### INSTRUCTIONS FOR THE TASK:
Every line below needs to be transcribed without alteration, and no image may be carried over.

### TASK MATERIAL:
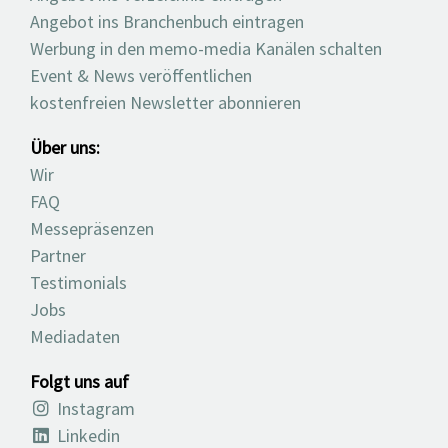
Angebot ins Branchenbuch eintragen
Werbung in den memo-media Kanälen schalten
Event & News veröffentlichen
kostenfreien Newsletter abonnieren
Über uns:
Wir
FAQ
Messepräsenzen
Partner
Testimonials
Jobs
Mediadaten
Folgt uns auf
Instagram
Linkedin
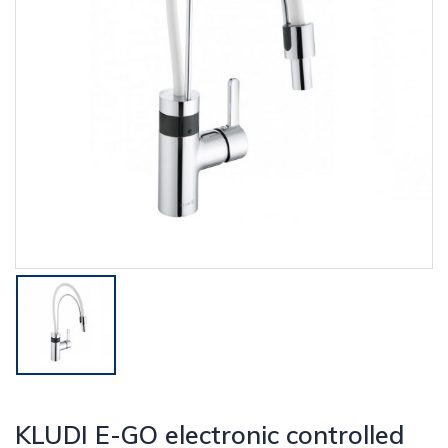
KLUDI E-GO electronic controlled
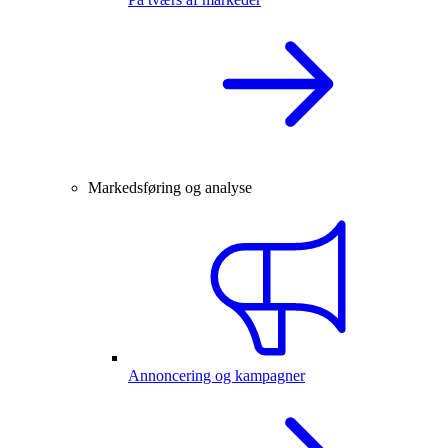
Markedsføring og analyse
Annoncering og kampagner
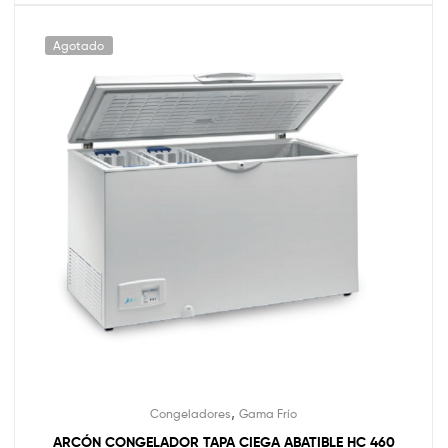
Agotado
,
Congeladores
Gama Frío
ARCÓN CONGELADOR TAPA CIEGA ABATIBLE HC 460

### TASK OUTPUT:
Angebot ins Branchenbuch eintragen
Werbung in den memo-media Kanälen schalten
Event & News veröffentlichen
kostenfreien Newsletter abonnieren
Über uns:
Wir
FAQ
Messepräsenzen
Partner
Testimonials
Jobs
Mediadaten
Folgt uns auf
Instagram
Linkedin
KLUDI E-GO electronic controlled
Markedsføring og analyse
Annoncering og kampagner
Agotado
,
Congeladores
Gama Frío
ARCÓN CONGELADOR TAPA CIEGA ABATIBLE HC 460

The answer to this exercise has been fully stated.